[Transcribed page contents]
- - - -

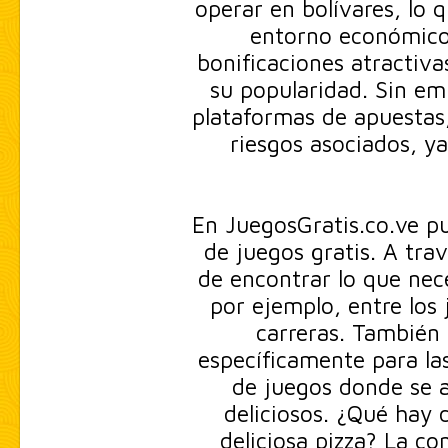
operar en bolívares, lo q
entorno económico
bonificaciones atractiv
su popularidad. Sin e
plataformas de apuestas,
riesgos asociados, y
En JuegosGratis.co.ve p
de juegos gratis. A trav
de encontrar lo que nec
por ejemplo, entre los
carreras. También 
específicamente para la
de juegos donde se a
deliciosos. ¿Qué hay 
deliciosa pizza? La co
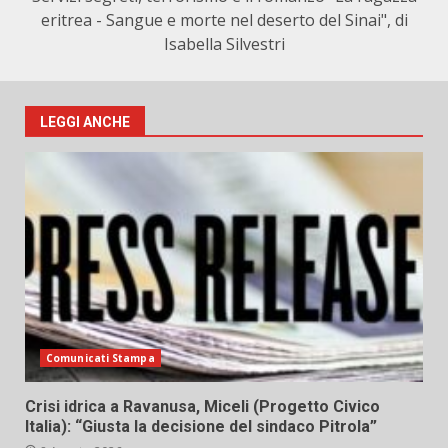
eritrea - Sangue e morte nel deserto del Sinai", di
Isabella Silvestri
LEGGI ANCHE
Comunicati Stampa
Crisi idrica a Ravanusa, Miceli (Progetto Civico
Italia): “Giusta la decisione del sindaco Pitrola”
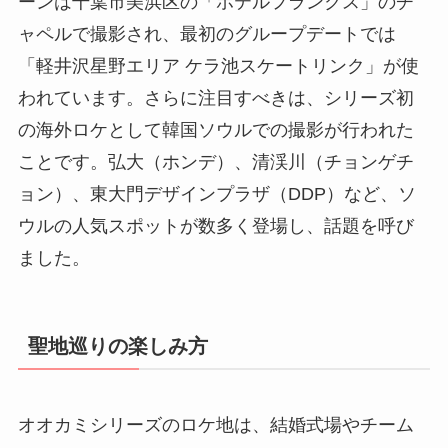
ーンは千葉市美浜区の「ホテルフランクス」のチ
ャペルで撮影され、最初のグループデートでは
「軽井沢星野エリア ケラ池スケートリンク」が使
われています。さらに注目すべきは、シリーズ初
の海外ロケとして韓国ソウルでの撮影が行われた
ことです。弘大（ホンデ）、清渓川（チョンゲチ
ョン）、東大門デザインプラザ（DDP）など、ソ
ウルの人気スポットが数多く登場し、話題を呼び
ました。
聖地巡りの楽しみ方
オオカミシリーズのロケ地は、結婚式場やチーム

- - - -

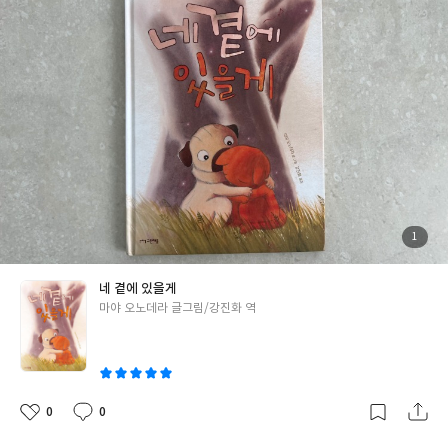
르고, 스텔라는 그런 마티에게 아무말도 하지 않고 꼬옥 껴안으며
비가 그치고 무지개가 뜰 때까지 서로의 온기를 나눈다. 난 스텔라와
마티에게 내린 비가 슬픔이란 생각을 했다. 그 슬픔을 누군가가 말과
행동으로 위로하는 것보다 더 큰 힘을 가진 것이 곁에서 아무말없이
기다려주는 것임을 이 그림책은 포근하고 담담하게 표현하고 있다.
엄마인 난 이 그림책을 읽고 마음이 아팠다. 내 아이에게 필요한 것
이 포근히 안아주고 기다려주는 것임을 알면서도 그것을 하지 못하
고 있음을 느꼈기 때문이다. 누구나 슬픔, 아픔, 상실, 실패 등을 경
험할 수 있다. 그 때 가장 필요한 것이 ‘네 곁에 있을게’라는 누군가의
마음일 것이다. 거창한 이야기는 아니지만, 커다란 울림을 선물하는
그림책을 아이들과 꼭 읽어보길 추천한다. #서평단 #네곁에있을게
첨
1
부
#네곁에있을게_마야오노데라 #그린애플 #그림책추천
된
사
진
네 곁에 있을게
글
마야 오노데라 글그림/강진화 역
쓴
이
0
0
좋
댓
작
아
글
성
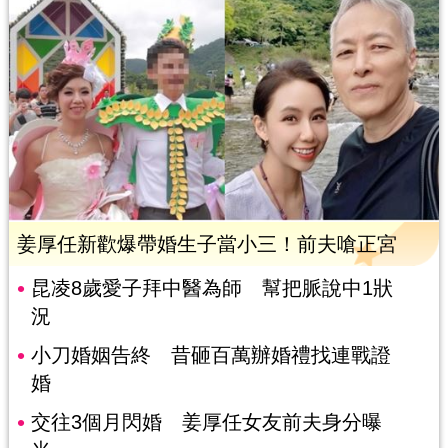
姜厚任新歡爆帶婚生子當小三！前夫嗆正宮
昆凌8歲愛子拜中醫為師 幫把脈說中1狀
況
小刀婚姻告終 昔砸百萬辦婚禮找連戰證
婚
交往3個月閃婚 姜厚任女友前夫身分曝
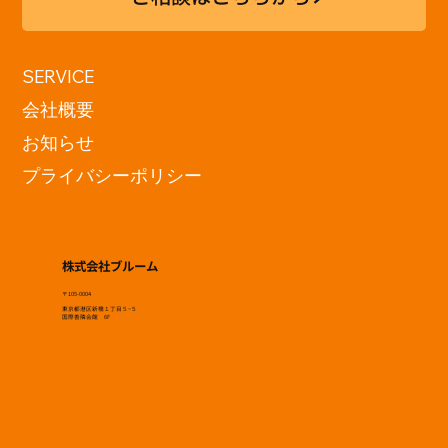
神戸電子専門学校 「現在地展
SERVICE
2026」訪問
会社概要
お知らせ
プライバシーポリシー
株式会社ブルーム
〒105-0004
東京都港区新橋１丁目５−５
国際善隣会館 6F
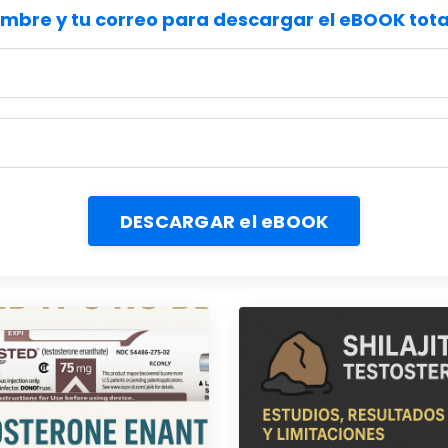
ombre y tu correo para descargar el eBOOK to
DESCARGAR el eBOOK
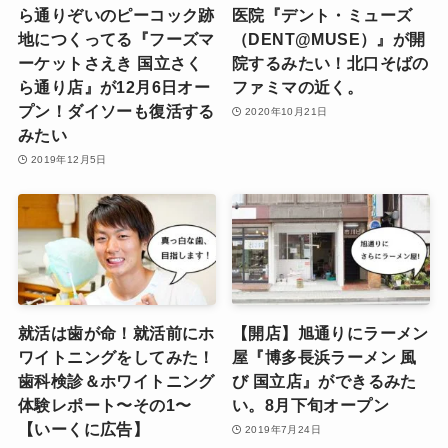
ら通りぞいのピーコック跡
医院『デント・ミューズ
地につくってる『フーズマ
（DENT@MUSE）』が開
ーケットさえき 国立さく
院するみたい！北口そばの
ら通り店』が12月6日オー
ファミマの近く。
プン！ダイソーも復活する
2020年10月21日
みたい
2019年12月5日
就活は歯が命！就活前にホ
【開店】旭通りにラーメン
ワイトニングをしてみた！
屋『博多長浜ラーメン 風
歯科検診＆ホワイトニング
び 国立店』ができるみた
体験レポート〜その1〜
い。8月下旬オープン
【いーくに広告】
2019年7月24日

- - - -

What's needed is an exact copy of the lines above from the one with "deliciosos. ¿Qué hay" through the one with "la decisione del", both included; the pictures stay out.

deliciosos. ¿Qué hay 
deliciosa pizza? La co
eritrea - Sangue e morte nel deserto del Sinai", di
Isabella Silvestri
LEGGI ANCHE
Comunicati Stampa
Crisi idrica a Ravanusa, Miceli (Progetto Civico
Italia): “Giusta la decisione del sindaco Pitrola”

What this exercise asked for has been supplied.